To continue, now we need to specify a probability law, some kind of probability assignment. To keep things simple, we’re going to make the assumption that the 16 possible outcomes are all equally likely. And each outcome has a probability of 1 over 16.
Given this assumption, we will now proceed to calculate certain probabilities. Let us look first at the probability that X, which stands the result of the first roll, is equal to 1.
The way to calculate this probability is to identify what exactly that event is in our picture of the sample space, and then calculate. The event that X is equal to 1 can happen in four different ways that correspond to these four particular outcomes.
Each one of these outcomes has a probability of 1 over 16. The probability of this event is the sum of the probabilities of the outcomes that it contains. So it is 4 times 1 over 16, equal to one fourth. Let now Z stand for the smaller of the two numbers that came up in our two rolls.
So for example, if X is 2 and Y is equal to 3, then Z is equal to 2, which is the smaller of the two. Let us try to calculate the probability that the smaller of the two outcomes is equal to 4.
Now for the smaller of the two outcomes to be equal to 4, we must have that both X and Y are equal to 4. So this outcome here is the only way that this particular event can happen.
Since there’s only one outcome that makes the event happen, the probability of this event is the probability of that outcome and is equal to 1 over 16. For another example, let’s calculate the probability that the minimum is equal to 2.
What does it mean that the minimum is equal to 2? It means that one of the dice resulted in a 2, and the other die resulted in a number that’s 2 or larger. So we could have both equal to 2.
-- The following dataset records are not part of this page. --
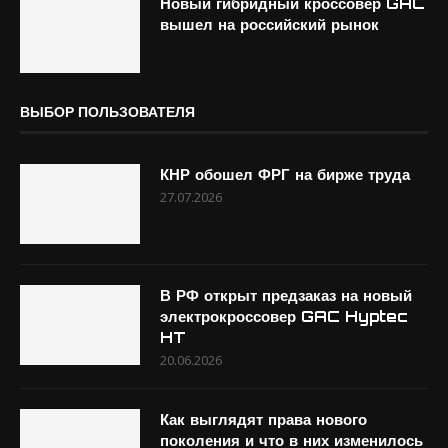
Новый гибридный кроссовер GAC
вышел на российский рынок
ВЫБОР ПОЛЬЗОВАТЕЛЯ
КНР обошел ФРГ на бирже труда
27.07.2026
В РФ открыт предзаказ на новый
электрокроссовер GAC Hyptec
HT
20.06.2026
Как выглядят права нового
поколения и что в них изменилось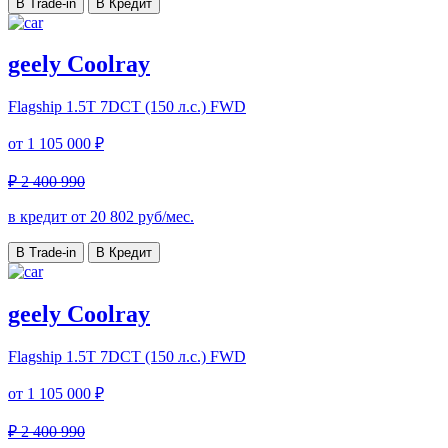
В Trade-in
В Кредит
geely Coolray
Flagship
1.5T 7DCT (150 л.с.) FWD
от
1 105 000 ₽
₽ 2 400 990
в кредит от
20 802
руб/мес.
В Trade-in
В Кредит
geely Coolray
Flagship
1.5T 7DCT (150 л.с.) FWD
от
1 105 000 ₽
₽ 2 400 990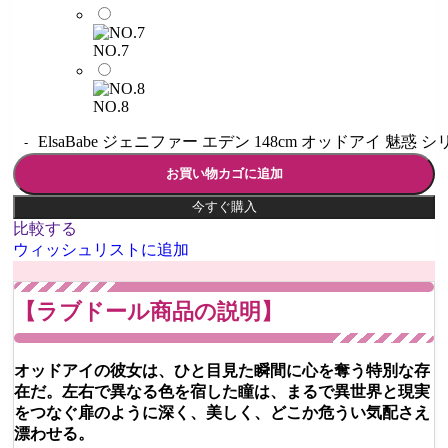
NO.7
NO.8
ElsaBabe ジェニファー エデン 148cm オッドアイ 魅惑 
お買い物カゴに追加
今すぐ購入
比較する
ウィッシュリストに追加
【ラブドール商品の説明】
オッドアイの彼女は、ひと目見た瞬間に心を奪う特別な存
在だ。左右で異なる色を宿した瞳は、まるで異世界と現実
をつなぐ扉のように深く、美しく、どこか危うい気配さえ
漂わせる。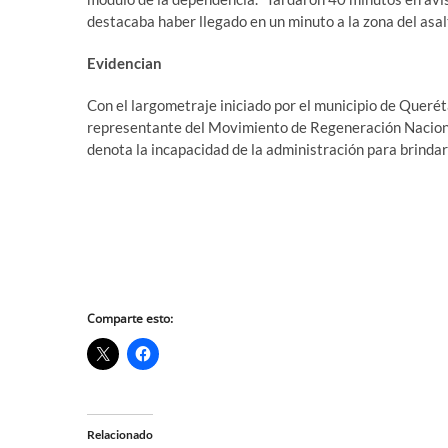
destacaba haber llegado en un minuto a la zona del asal
Evidencian
Con el largometraje iniciado por el municipio de Querét
representante del Movimiento de Regeneración Nacional
denota la incapacidad de la administración para brindar 
Comparte esto:
Relacionado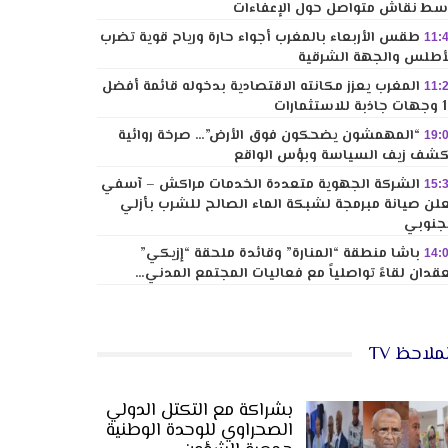
ط نقاش متواصل حول الإعفاءات
طقس الأربعاء بالمغرب أجواء حارة ورياح قوية تضرب
11:
أطلس والجهة الشرقية
المغرب يعزز مكانته الاقتصادية بدخوله قائمة أفضل
11:
لاستثمارات
“المهمشون يضحكون فوق الأرض”… صرخة روائية
19:
شف زيف السياسة وبؤس الواقع
الشركة الجهوية متعددة الخدمات مراكش – آسفي
15:
لن صيانة مبرمجة لشبكة الماء الصالح للشرب بأزلي
جنوبي
باشا منطقة “المنارة” وقائدة ملحقة “إزيكي”
14:
قدان لقاءً تواصلياً مع فعاليات المجتمع المدني…
ملاحظ TV
بشراكة مع التكتل الدولي
الصحراوي للوحدة الوطنية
We could have X equal to 2, but Y larger. Or we could have Y equal to 2 and X something larger. This green event, this green set, is the set of all outcomes for which the minimum of the two rolls is equal to 2.
There’s a total of five such outcomes. Each one of them has probably 1 over 16. And we have discussed that for finite sets, the probability of a finite set is the sum of the probabilities of the elements of that set.
So we have five elements here, each one with probability 1 over 16. And this is the answer to this problem.
This particular example that we saw here is a special case of what is called a discrete uniform law. In a discrete uniform law, we have a sample space which is finite. And it has n elements. And we assume that these n elements are equally likely. Now since the probability of omega, the probability of the entire sample space, is equal to 1, this means that each one of these elements must have probability 1 over n.
That’s the only way that the sum of the probabilities of the different outcomes would be equal to 1 as required by the normalization axiom. Consider now some subset of the sample space, an event A that, exactly k elements. What is the probability of the set A?
It’s the sum of the probabilities of its elements. There are k elements. And each one of them has a probability of 1 over n. And this way we can find the probability of the set A.
So when we have a discrete uniform probability law, we can calculate probabilities by simply counting the number of elements of omega, which is n, finding the number n, and counting the number of elements of the set A.
That’s the reason why counting will turn out to be an important skill. And there will be a whole lecture devoted to this particular topic.